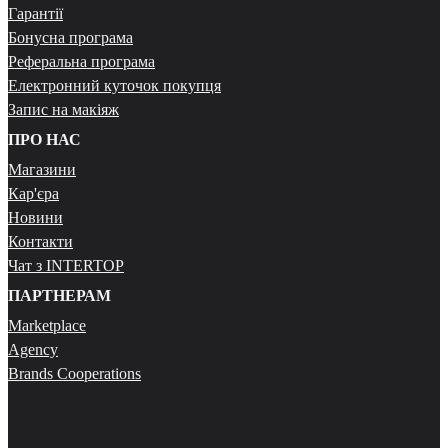
Гарантії
Бонусна програма
Реферальна програма
Електронний куточок покупця
Запис на макіяж
ПРО НАС
Магазини
Кар'єра
Новини
Контакти
Чат з INTERTOP
ПАРТНЕРАМ
Marketplace
Agency
Brands Cooperations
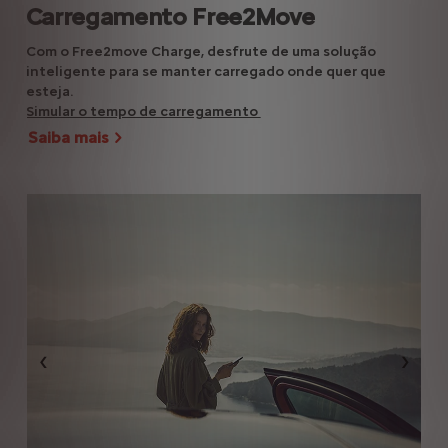
Carregamento Free2Move
Ma
Com o Free2move Charge, desfrute de uma solução
Obt
inteligente para se manter carregado onde quer que
efe
esteja.
Des
Simular o tempo de carregamento
fia
Saiba mais
Sa
Anterior
Segui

Exercise:
Without the pictures, reproduce each line from the one containing "Чат з INTERTOP" through the last line of the material above, both of those lines included.

Your solution:
Чат з INTERTOP
ПАРТНЕРАМ
Marketplace
Agency
Brands Cooperations
Carregamento Free2Move
Ma
Com o Free2move Charge, desfrute de uma solução
Obt
inteligente para se manter carregado onde quer que
efe
esteja.
Des
Simular o tempo de carregamento
fia
Saiba mais
Sa
Anterior
Segui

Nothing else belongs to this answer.